De certa forma, sem as barreiras que o convívio social coloca – já que o contato físico entre humanos nem sempre é bem aceito – pessoas adultas conseguem ser um pouco mais sinceras com seus bichos de estimação quando lhes dão afago e expressões de sentimentos. O mesmo vale para aquelas pessoas que têm “barreiras psíquicas” e que encontram dificuldades em tocar outras pessoas, sintomas de inibições ou de angústia que quase as paralisam, mas que conseguem ser espontâneas com seus animaizinhos.

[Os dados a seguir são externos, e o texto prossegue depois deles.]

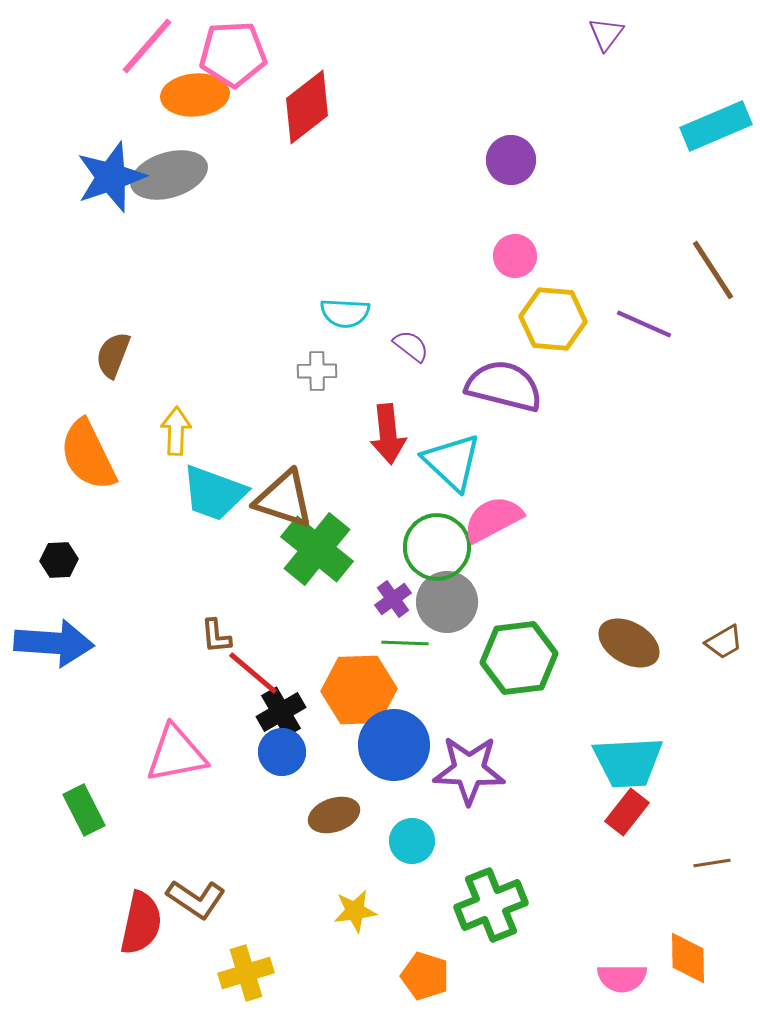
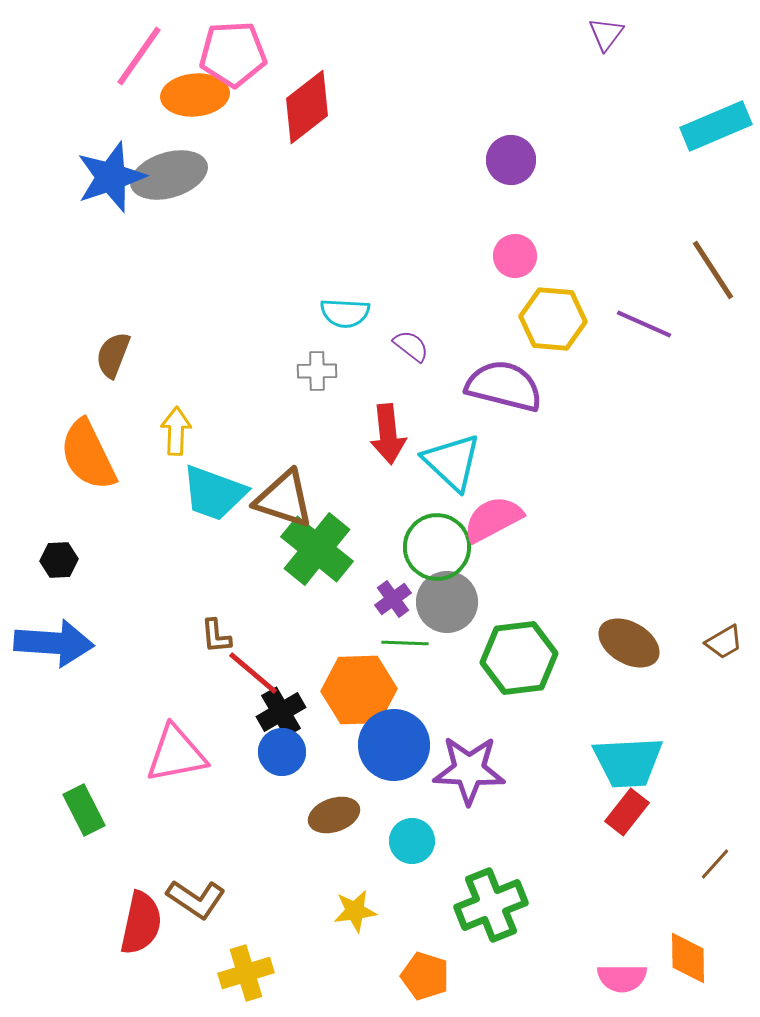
pink line at (147, 46): moved 8 px left, 10 px down; rotated 6 degrees counterclockwise
brown line at (712, 863): moved 3 px right, 1 px down; rotated 39 degrees counterclockwise
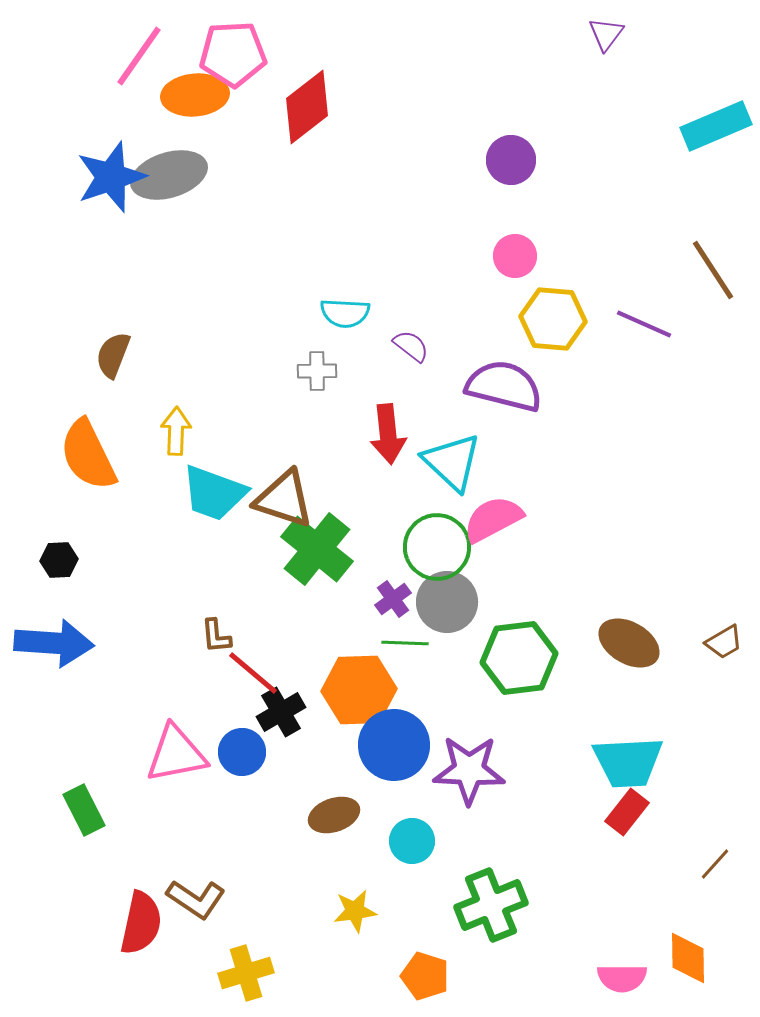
blue circle at (282, 752): moved 40 px left
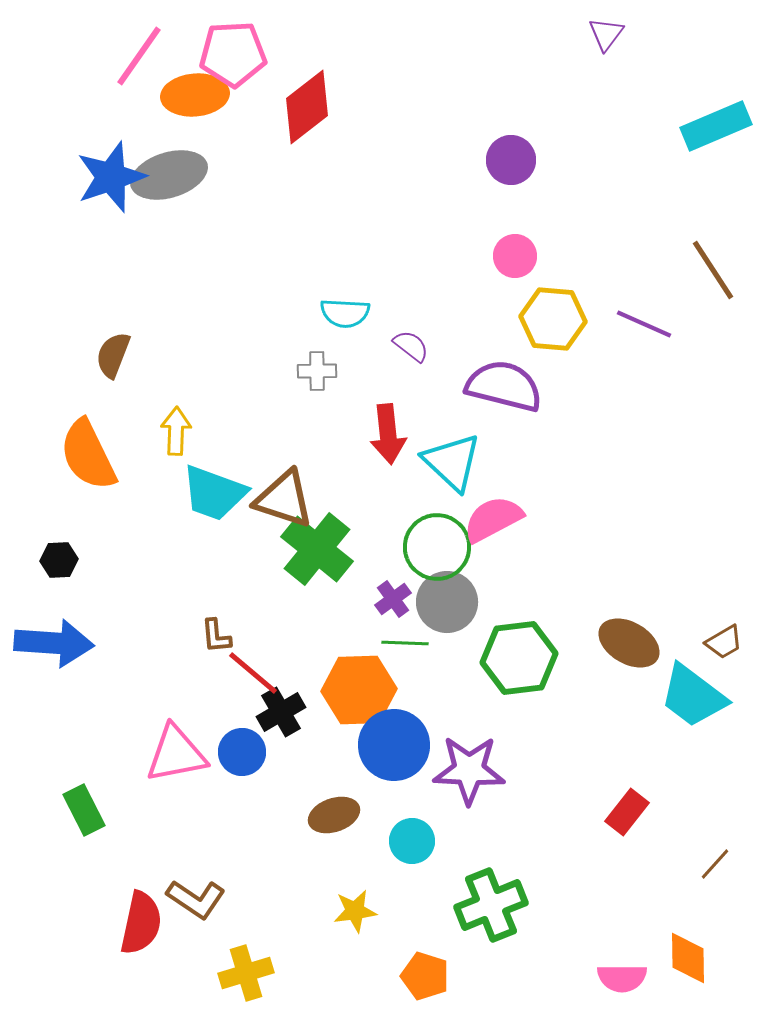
cyan trapezoid at (628, 762): moved 65 px right, 66 px up; rotated 40 degrees clockwise
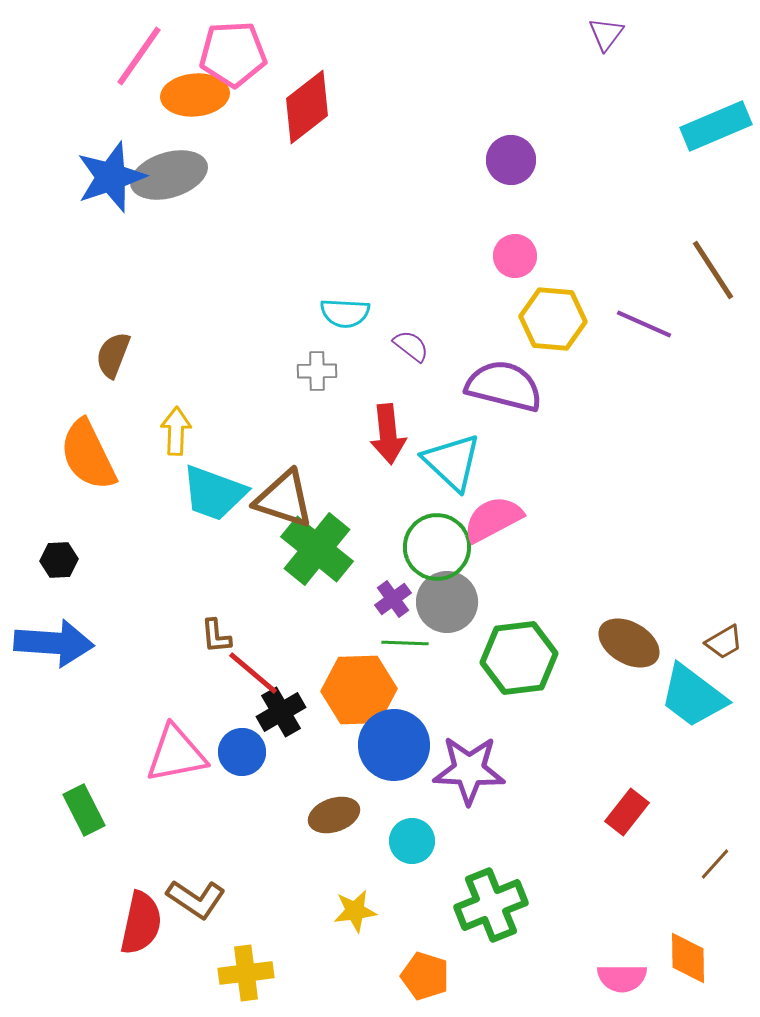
yellow cross at (246, 973): rotated 10 degrees clockwise
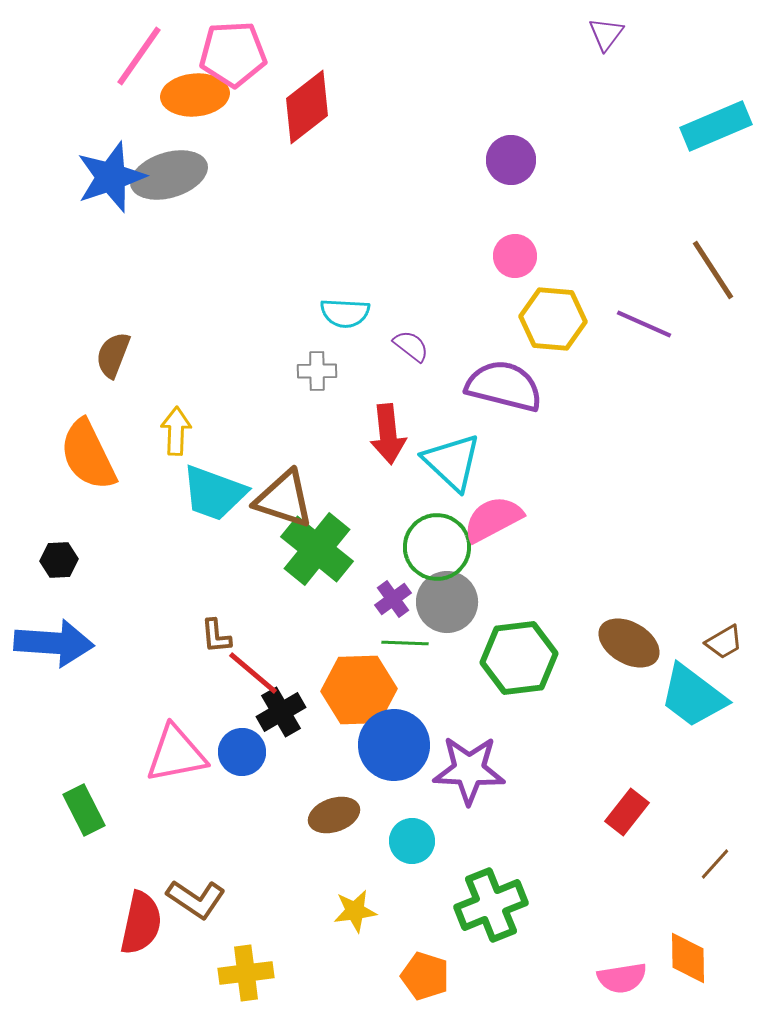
pink semicircle at (622, 978): rotated 9 degrees counterclockwise
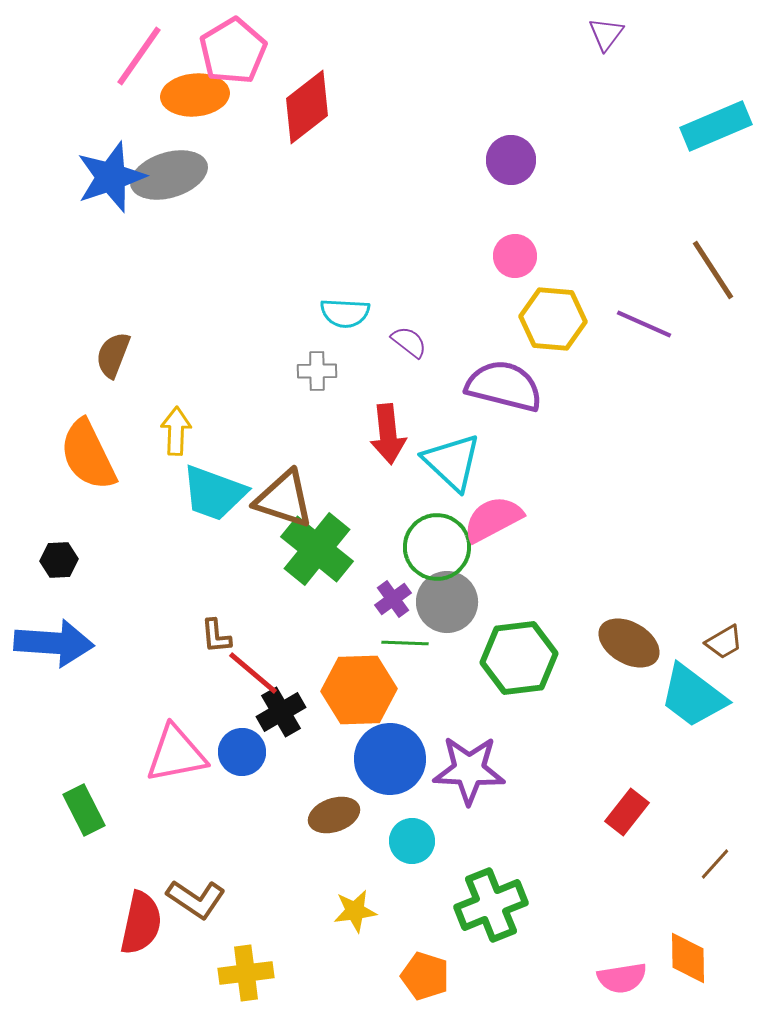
pink pentagon at (233, 54): moved 3 px up; rotated 28 degrees counterclockwise
purple semicircle at (411, 346): moved 2 px left, 4 px up
blue circle at (394, 745): moved 4 px left, 14 px down
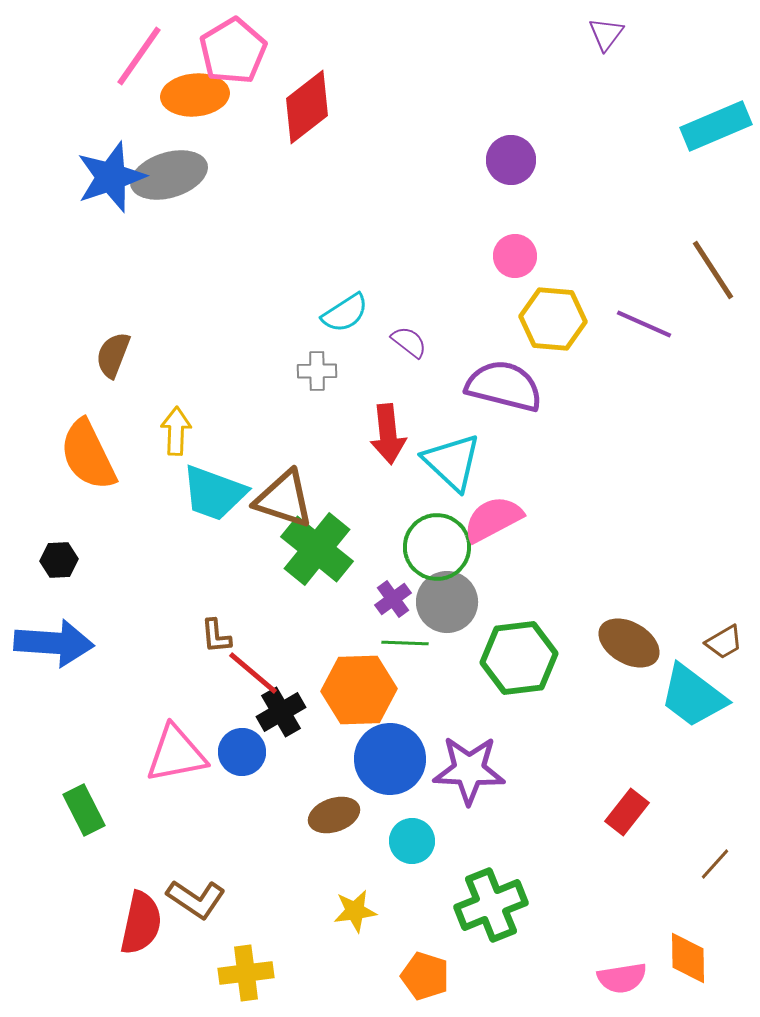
cyan semicircle at (345, 313): rotated 36 degrees counterclockwise
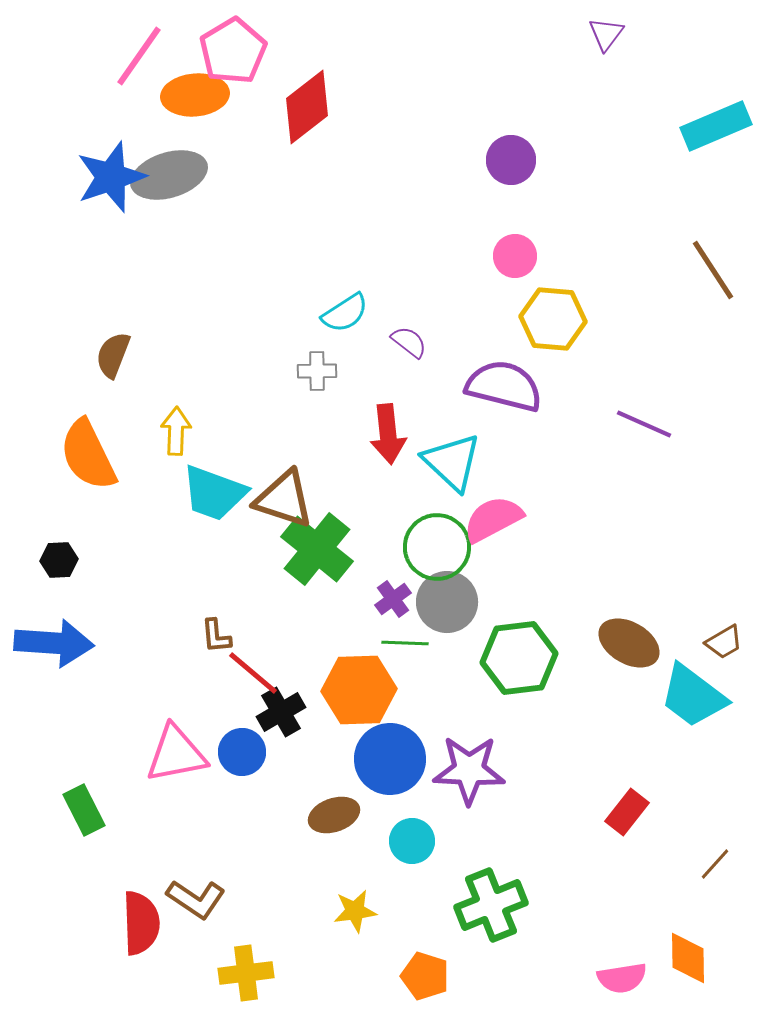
purple line at (644, 324): moved 100 px down
red semicircle at (141, 923): rotated 14 degrees counterclockwise
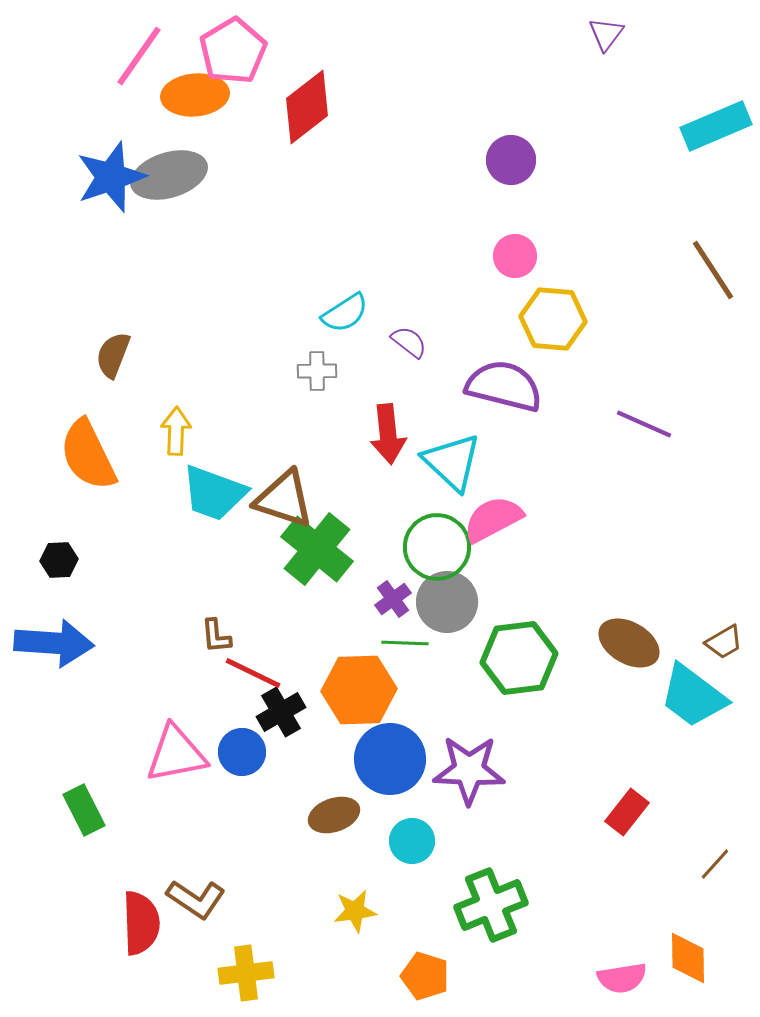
red line at (253, 673): rotated 14 degrees counterclockwise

Assim, mais do que como um animal de companhia, nossos animais de estimação podem funcionar como motivadores e receptores de afetos, catalisadores de sentimentos e de expressões. As pessoas que mantém boas relações com eles estarão muito mais sintonizadas para a percepção do mundo que lhes acerca, e, desta forma, mais capazes de melhor usufruir da psicoterapia.